30年ぶりの楽友協会合唱団2009年10月21日 23時19分11秒

今回のウィーン音楽祭 in Osaka、ひとつの話題は、楽友協会合唱団を招聘したことです。カラヤンのお気に入りだったこの合唱団は、1979年にカラヤンと一緒に来日して以来、まったく日本に来ていません。しかしウィーン音楽祭は楽友協会との提携で実施している企画なので、協会所属の合唱団を招聘することには、大きな意味があります。そこで、《天地創造》を同合唱団指揮者のヨハネス・プリンツ氏の指揮で、《ドイツ・レクイエム》を大植英次さんの指揮で演奏していただく企画を立て、招聘を実現しました。

張り切ってやってきた合唱団、今日は《天地創造》のリハーサル。どこかで聴いた響きだなあ、と思っていたら、数年前楽友協会の125周年のコンサートに出席したとき、合唱の1曲が、ムーティの指揮で披露されたことを思い出しました。まさに同じ響きが、いずみホールのステージに再現されていたのです。

夜は、「ウィーン楽友協会合唱団の伝統を語る」と題するシンポジウム。そのコーディネートが、今回における私の最大の仕事です。トーマス・アンギャン総監督の、合唱団の歴史と活動に関する講演のあと、指揮者プリンツ氏、代表アーデルハイト・ヒンク氏(ウィーン・フィル・コンマスの夫人)、団員ヨアヒム・ライバー氏(もの柔らかな典型的ウィーン紳士)、アンギャン氏という顔ぶれでパネルディスカッションを行い、さまざまなことを語っていただきました。進むにつれて印象づけられたのが、プリンツ氏の存在感。明晰な弁舌と真摯な姿勢に、ウィーンを背負う新しい逸材の台頭を実感しました。

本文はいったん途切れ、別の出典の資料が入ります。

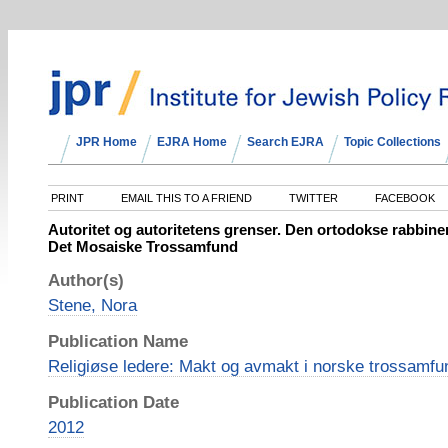
JPR Home
EJRA Home
Search EJRA
Topic Collections
PRINT
EMAIL THIS TO A FRIEND
TWITTER
FACEBOOK
Autoritet og autoritetens grenser. Den ortodokse rabbiner
Det Mosaiske Trossamfund
Author(s)
Stene, Nora
Publication Name
Religiøse ledere: Makt og avmakt i norske trossamfu
Publication Date
2012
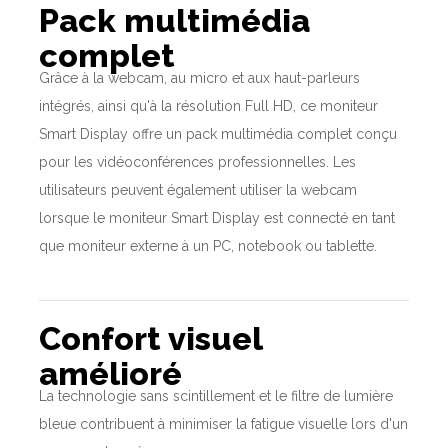
Pack multimédia
complet
Grâce à la webcam, au micro et aux haut-parleurs
intégrés, ainsi qu'à la résolution Full HD, ce moniteur
Smart Display offre un pack multimédia complet conçu
pour les vidéoconférences professionnelles. Les
utilisateurs peuvent également utiliser la webcam
lorsque le moniteur Smart Display est connecté en tant
que moniteur externe à un PC, notebook ou tablette.
Confort visuel
amélioré
La technologie sans scintillement et le filtre de lumière
bleue contribuent à minimiser la fatigue visuelle lors d'un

最後に民族衣装の合唱団があらわれ、日本語の《紅葉》を含むアカペラ3曲を披露するに及んで、会場の温かい雰囲気は最高潮に。音楽のエッセンスを電気が走るように伝えるプリンツ氏の指揮に、脱帽です。関西の方、《天地創造》、ぜひおいでください(《ドイツ・レクイエム》は完売)。

部屋に戻ったら、クライマックス・シリーズの中継をやっていて、日本ハムが怒濤の攻撃中。スレッジの逆転サヨナラ満塁ホームランには鳥肌が立ちました。かくして、いい1日でありました。